On June 18, Israel Electric (Baa3/BB+) stated its intention to price an intra-day dual-tranche offering consisting of five and 10-year tenors. In normal times there would be nothing unusual about the announcement, but these were far from normal times.
Following the release of the FOMC’s minutes on May 22, which mooted the possibility of a slowdown in the US Federal Reserve’s quantitative easing policy, emerging markets asset prices had borne the brunt of a huge sell-off in credit markets. Panic had gripped the asset class.
For three weeks no emerging markets issuer anywhere had sold a bond in the US dollar market except for China’s Huaneng, whose paper was largely placed with three Chinese-owned banks that were added as bookrunners late in the day.
Israel Electric needed no such support from its leads – Barclays and Citigroup – as it sold a US$600m 5.625% 2018 note and a US$500m 6.875% 2023 bond. Rothschild was independent adviser on the deal.
Critics will gripe at the price paid. While deals earlier in the year had printed with minimal or even negative new issue concessions, Israel Electric had to pay hefty premiums as both notes priced in line with initial guidance, with the issue spread on the 2018s at 438bp over mid-swaps and the 2023s at 453bp over.

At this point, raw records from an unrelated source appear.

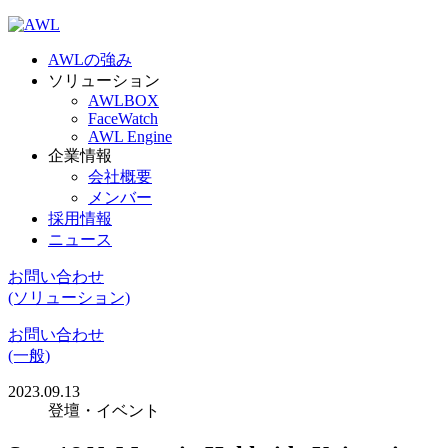
AWLの強み
ソリューション
AWLBOX
FaceWatch
AWL Engine
企業情報
会社概要
メンバー
採用情報
ニュース
お問い合わせ
(ソリューション)
お問い合わせ
(一般)
2023.09.13
登壇・イベント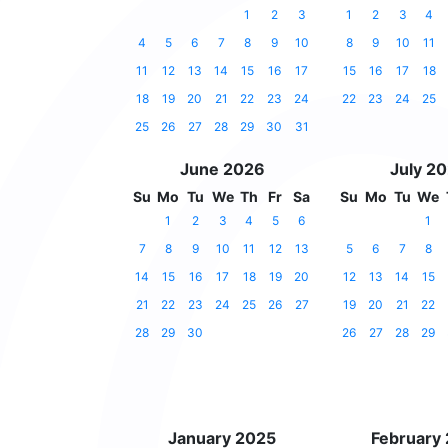
1
2
3
1
2
3
4
4
5
6
7
8
9
10
8
9
10
11
11
12
13
14
15
16
17
15
16
17
18
18
19
20
21
22
23
24
22
23
24
25
25
26
27
28
29
30
31
June 2026
July 2
Su
Mo
Tu
We
Th
Fr
Sa
Su
Mo
Tu
We
1
2
3
4
5
6
1
7
8
9
10
11
12
13
5
6
7
8
14
15
16
17
18
19
20
12
13
14
15
21
22
23
24
25
26
27
19
20
21
22
28
29
30
26
27
28
29
January 2025
February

That meant a new issue premium of about 60bp for the five-year tranche and 40bp for the 10-year. But big concessions were becoming prevalent across all bond markets.

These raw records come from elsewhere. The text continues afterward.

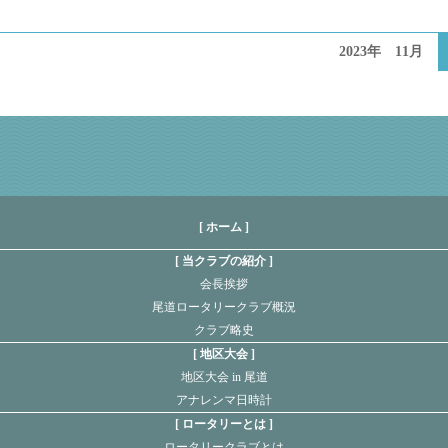
2023年 11月
[ ホーム ]
当クラブの紹介
会長挨拶
尾道ロータリークラブ概況
クラブ略史
地区大会
地区大会 in 尾道
アナレンマ日時計
ロータリーとは
ロータリークラブとは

For example, Chevron, rated Aa1/AA, paid a 20bp–25bp premium on a deal it priced the day before, a level which was roughly 25% off where its spreads were, albeit raising US$6bn in the process.
Israel Electric’s order book of US$2.36bn from over 200 accounts showed that investors were willing to buy emerging markets bonds at a time when some doomsayers were proclaiming the end of the asset class. And the deal looked increasingly prescient after guidance from the following day’s FOMC meeting added to market jitters, leading to a further Treasury sell-off.
Both notes, which priced at par, performed well despite the volatility. The five-year traded above re-offer, while the 10-year was down less than half-a-point in the 48 hours after pricing.
And to prove it was no fluke, Israel Electric returned to the market just two weeks later to tap each note for a further US$150m each, locking in cheaper yields in the process.
In total, the state-owned company raised US$1.4bn – its biggest debt issuance ever – through two transactions at a time when few others even dared contemplate a deal. It was a gamble, but one that paid off.